On March 25, 2025, Lee University filed a notice of data breach with the Attorney General of New Hampshire after discovering that an unauthorized party was able to access information that had been provided to the institution. In this notice, Lee University explains that the incident resulted in an unauthorized party being able to access consumers’ sensitive information. Upon completing its investigation, Lee University began sending out data breach notification letters to all individuals whose information was affected by the recent data security incident.
If you received a data breach notification from Lee University, it is essential you understand what is at risk and what you can do about it. A data breach lawyer can help you learn more about how to protect yourself from becoming a victim of fraud or identity theft, as well as discuss your legal options following the Lee University data breach. For more information, please see our recent piece on the topic here.
What Caused the Lee University Data Breach?
The Lee University data breach was only recently announced, and more information is expected in the near future. However, Lee University’s filing with the Attorney General of New Hampshire provides some important information on what led up to the breach. Lee University also posted a website notice discussing the incident.
According to these sources, in March 2024, Lee University experienced a data security incident that impacted the school’s computer network. In response, Lee University contained the incident and then launched an investigation with the help of third-party cybersecurity experts.
Through this investigation, Lee University confirmed that an unauthorized party was able to exploit a vulnerability in third-party software used by the University. The investigation also revealed that, as a result of the incident, the unauthorized party gained access to and downloaded confidential information belonging to certain individuals.
After learning that sensitive consumer data was accessible to an unauthorized party, Lee University reviewed the compromised files to determine what information was leaked and which consumers were impacted. In March 2025, Lee University completed this process. Unfortunately, the publicly available data breach letter on the New Hampshire Attorney General’s website doesn’t mention the type of information that was compromised; however, on March 25, 2025, Lee University sent out personalized data breach letters to those affected by the incident. These personalized letters should provide victims with a list of what information belonging to them was compromised.

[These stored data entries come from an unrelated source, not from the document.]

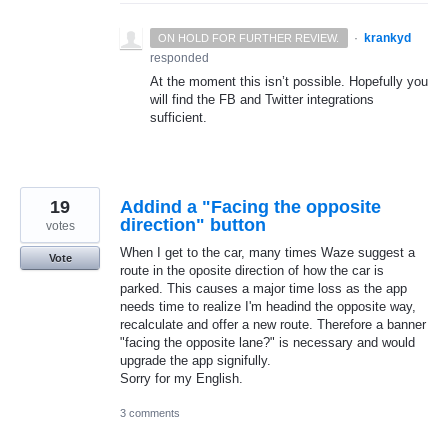
·
krankyd
ON HOLD FOR FURTHER REVIEW.
responded
At the moment this isn’t possible. Hopefully you
will find the FB and Twitter integrations
sufficient.
19
Addind a "Facing the opposite
direction" button
votes
When I get to the car, many times Waze suggest a
Vote
route in the oposite direction of how the car is
parked. This causes a major time loss as the app
needs time to realize I'm headind the opposite way,
recalculate and offer a new route. Therefore a banner
"facing the opposite lane?" is necessary and would
upgrade the app signifully.
Sorry for my English.
3 comments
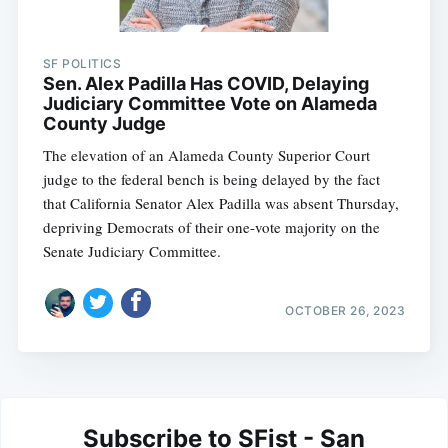
SF POLITICS
Sen. Alex Padilla Has COVID, Delaying
Judiciary Committee Vote on Alameda
County Judge
The elevation of an Alameda County Superior Court
judge to the federal bench is being delayed by the fact
that California Senator Alex Padilla was absent Thursday,
depriving Democrats of their one-vote majority on the
Senate Judiciary Committee.
OCTOBER 26, 2023
Subscribe to SFist - San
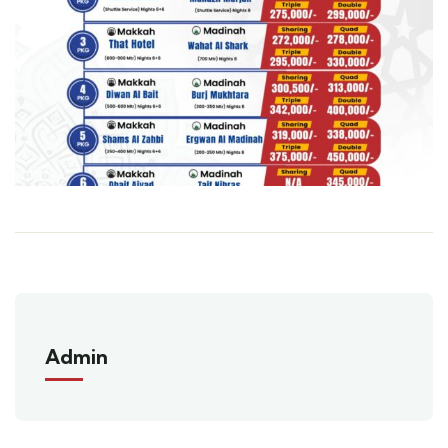
Admin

More Information About Lee University
Lee University is a private Christian university located in Cleveland, Tennessee, offering a wide range of undergraduate, graduate, and online degree programs across disciplines such as liberal arts, education, business, music, and religion. Affiliated with the Church of God, the university emphasizes academic excellence, spiritual development, and global service. Known for its close-knit campus community and faith-based learning environment, Lee University serves a diverse student body. The organization employs approximately 1,758 people and generates an estimated $303 million in annual revenue.